Im Jahre 1922 gründete sich die Boxabteilung des TuS Landstuhl. Im Zuge des Weltkrieges wurde viele Sportarten verboten. Hierzu zählte auch der Boxsport. In der Nachkriegszeit war dieser im Verhältnis zu übrigen Sportarten am längsten verboten. Gegen die Widerstände entstand bereits 1948 ein kleines Boxzentrum im Hof von Karl Kröner in der Landstuhler Hauptstraße. Offiziell wurde der Boxsport 1949 wieder zugelassen. Jean Theis (Abteilungsleiter) war der „Kopf“ der Boxer. Mit August Hecktor (Trainer), Jakob Kohl (Trainer), Brand, Ludwig Manuel, Alfons Staab, Richard Mangasser, Jean Kröner, Helmut Zimmermann und Bernhard Stemmler standen Männer an seiner Seite, die wieder die Voraussetzungen schaffen wollten, um an die Erfolge der Nachkriegszeit der Landstuhler Faustkämpfer anzuknüpfen.

Trotz schlechter Trainingsvoraussetzungen machte man sich in den Folgejahren einen Namen, indem man dem Publikum ausgezeichnete Boxkämpfe lieferte.

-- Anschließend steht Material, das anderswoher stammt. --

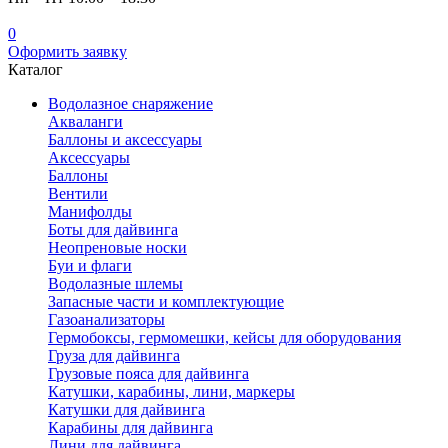
0
Оформить заявку
Каталог
Водолазное снаряжение
Акваланги
Баллоны и аксессуары
Аксессуары
Баллоны
Вентили
Манифолды
Боты для дайвинга
Неопреновые носки
Буи и флаги
Водолазные шлемы
Запасные части и комплектующие
Газоанализаторы
Гермобоксы, гермомешки, кейсы для оборудования
Груза для дайвинга
Грузовые пояса для дайвинга
Катушки, карабины, лини, маркеры
Катушки для дайвинга
Карабины для дайвинга
Лини для дайвинга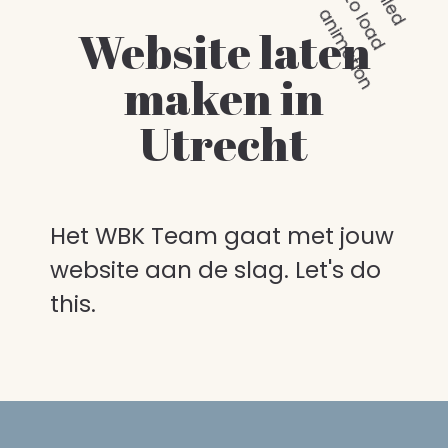
F
a
i
l
e
d
o
l
o
a
d
n
i
m
a
t
i
o
t
a
n
Website laten
maken in
Utrecht
Het WBK Team gaat met jouw
website aan de slag. Let's do
this.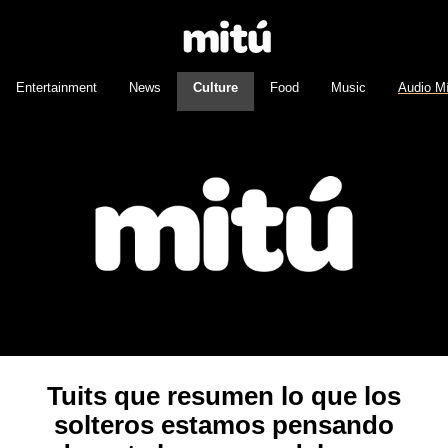
Entertainment
News
Culture
Food
Music
Audio M
Tuits que resumen lo que los
solteros estamos pensando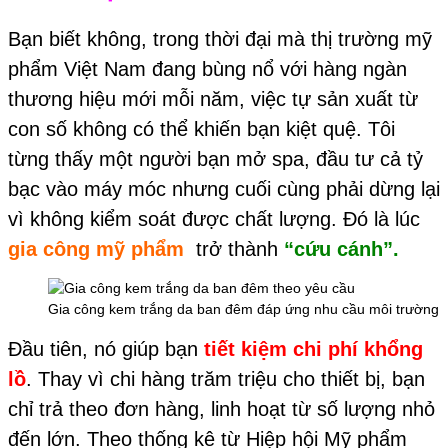
Bạn biết không, trong thời đại mà thị trường mỹ
phẩm Việt Nam đang bùng nổ với hàng ngàn
thương hiệu mới mỗi năm, việc tự sản xuất từ
con số không có thể khiến bạn kiệt quệ. Tôi
từng thấy một người bạn mở spa, đầu tư cả tỷ
bạc vào máy móc nhưng cuối cùng phải dừng lại
vì không kiểm soát được chất lượng. Đó là lúc
gia công mỹ phẩm
trở thành
“cứu cánh”.
Gia công kem trắng da ban đêm đáp ứng nhu cầu môi trường
Đầu tiên, nó giúp bạn
tiết kiệm chi phí khổng
lồ
. Thay vì chi hàng trăm triệu cho thiết bị, bạn
chỉ trả theo đơn hàng, linh hoạt từ số lượng nhỏ
đến lớn. Theo thống kê từ Hiệp hội Mỹ phẩm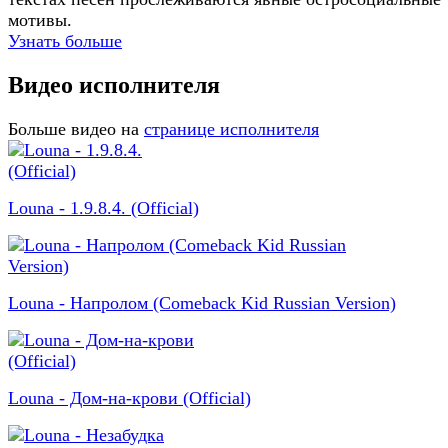
мотивы.
Узнать больше
Видео исполнителя
Больше видео на
странице исполнителя
Louna - 1.9.8.4. (Official)
Louna - Напролом (Comeback Kid Russian Version)
Louna - Дом-на-крови (Official)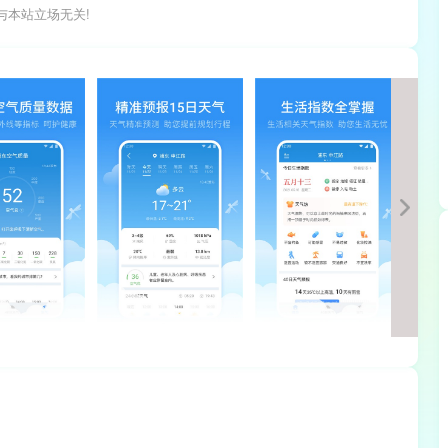
与本站立场无关!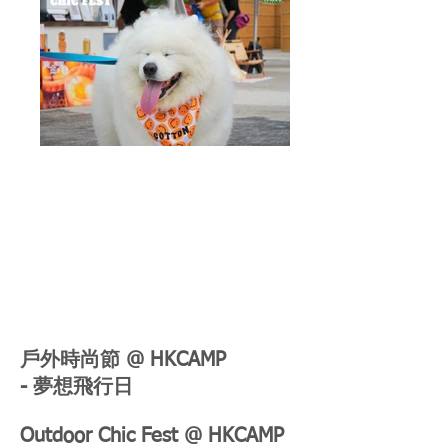
戶外時尚節 @ HKCAMP
- 夢想飛行日
Outdoor Chic Fest @ HKCAMP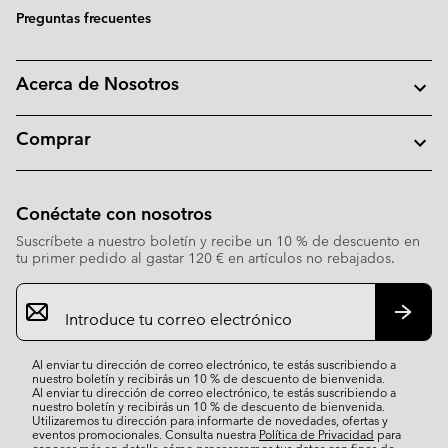
Preguntas frecuentes
Acerca de Nosotros
Comprar
Conéctate con nosotros
Suscríbete a nuestro boletín y recibe un 10 % de descuento en
tu primer pedido al gastar 120 € en artículos no rebajados.
Suscripción
de
correo
Suscri
electrónico
Al enviar tu dirección de correo electrónico, te estás suscribiendo a
nuestro boletín y recibirás un 10 % de descuento de bienvenida.
Al enviar tu dirección de correo electrónico, te estás suscribiendo a
nuestro boletín y recibirás un 10 % de descuento de bienvenida.
Utilizaremos tu dirección para informarte de novedades, ofertas y
eventos promocionales. Consulta nuestra
Política de Privacidad
para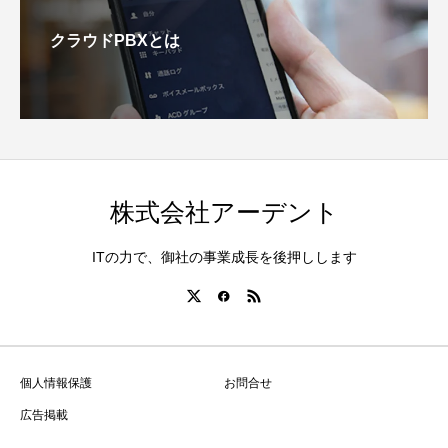
クラウドPBXとは
株式会社アーデント
ITの力で、御社の事業成長を後押しします
個人情報保護
お問合せ
広告掲載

1954 übernahm August Hecktor die Abteilungsleitung. In den Folgejahren lies das Interesse am Boxsport in Landstuhl nach. Für den TuS Landstuhl kämpften vermehrt Gastboxer, mit denen sich das Publikum nicht identifizieren konnte. Auch monetäre Gesichtspunkte spielten hier eine Rolle. Darüber hinaus kämpften TuS Boxer vermehrt für andere Vereine. Unter anderem die Säulen der damaligen Boxstaffel Helmut Vogelsang und Fritz Bußer. Sie galten als Asse und stellten dies durch überdurchschnittliche Leistungen regelmäßig unter Beweis. Es wurde ruhig um die Boxabteilung…

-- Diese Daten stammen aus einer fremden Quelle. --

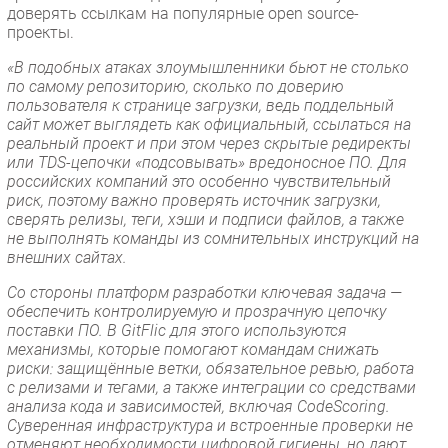
доверять ссылкам на популярные open source-
проекты.
«В подобных атаках злоумышленники бьют не столько
по самому репозиторию, сколько по доверию
пользователя к странице загрузки, ведь поддельный
сайт может выглядеть как официальный, ссылаться на
реальный проект и при этом через скрытые редиректы
или TDS-цепочки «подсовывать» вредоносное ПО. Для
российских компаний это особенно чувствительный
риск, поэтому важно проверять источник загрузки,
сверять релизы, теги, хэши и подписи файлов, а также
не выполнять команды из сомнительных инструкций на
внешних сайтах.
Со стороны платформ разработки ключевая задача —
обеспечить контролируемую и прозрачную цепочку
поставки ПО. В GitFlic для этого используются
механизмы, которые помогают командам снижать
риски: защищённые ветки, обязательное ревью, работа
с релизами и тегами, а также интеграции со средствами
анализа кода и зависимостей, включая CodeScoring.
Суверенная инфраструктура и встроенные проверки не
отменяют необходимости цифровой гигиены, но дают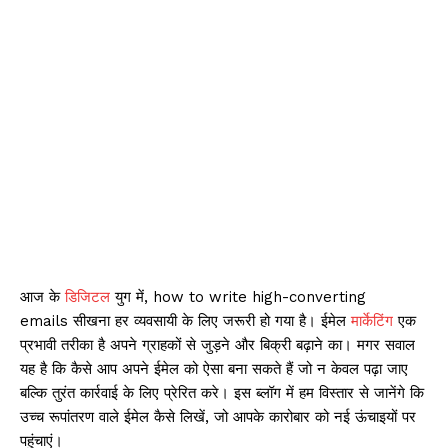
आज के
डिजिटल
युग में, how to write high-converting
emails सीखना हर व्यवसायी के लिए जरूरी हो गया है। ईमेल
मार्केटिंग
एक
प्रभावी तरीका है अपने ग्राहकों से जुड़ने और बिक्री बढ़ाने का। मगर सवाल
यह है कि कैसे आप अपने ईमेल को ऐसा बना सकते हैं जो न केवल पढ़ा जाए
बल्कि तुरंत कार्रवाई के लिए प्रेरित करे। इस ब्लॉग में हम विस्तार से जानेंगे कि
उच्च रूपांतरण वाले ईमेल कैसे लिखें, जो आपके कारोबार को नई ऊंचाइयों पर
पहुंचाएं।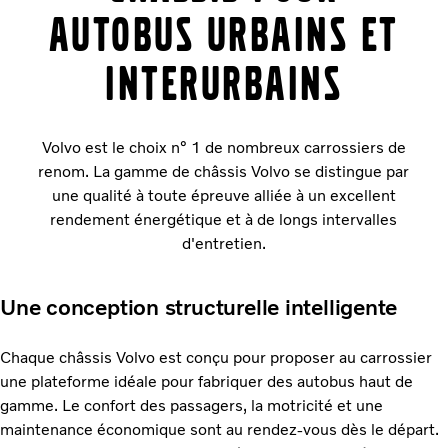
autobus urbains et
interurbains
Volvo est le choix n° 1 de nombreux carrossiers de
renom. La gamme de châssis Volvo se distingue par
une qualité à toute épreuve alliée à un excellent
rendement énergétique et à de longs intervalles
d'entretien.
Une conception structurelle intelligente
Chaque châssis Volvo est conçu pour proposer au carrossier
une plateforme idéale pour fabriquer des autobus haut de
gamme. Le confort des passagers, la motricité et une
maintenance économique sont au rendez-vous dès le départ.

In den 80er Jahren, rund 25 Jahre später erwachte die Boxabteilung zu neuem Leben. 1980 nahmen Fritz Bußer, Richard Scharwarter und Helmut Denzer die Wiedergeburt des Boxsports in Landstuhl in Angriff. Die Abteilung erfuhr durch hohes Interesse einen stetigen Zulauf, auch aus den umliegenden Ortschaften. Durch Erfolge und gute Platzierungen bei Meisterschaften erwies sich die Boxabteilung immer mehr als Anziehungspunkt in der Boxlandschaft der Pfalz. Immer mehr Boxer wurden beim TuS Landstuhl vorstellig. 1986 errang Markus Brenk die erste deutsche Jugendmeisterschaft für den Verein. Ungebrochen war der Zuspruch in den kommenden Jahren. Markus Brenk konnte im Folgejahr seine Leistung bestätigen und wurde vor heimischem Publikum in der Landstuhler Sickingenhalle zum zweiten Mal deutscher Juniorenmeister.

Meinungsverschiedenheiten zwischen Abteilungsleitung und Vorstandschaft ließen die Abteilung nicht zur Ruhe kommen. Gerüchte um einen eigenen Boxverein machten die Runde. Viele Boxer wanderten in der Folge ab. Ein Neuanfang war notwendig, dieser gelang jedoch nicht überzeugend. Nach dem Höhepunkt 1986 kehrte wieder Ruhe im Landstuhler Boxgeschehen ein.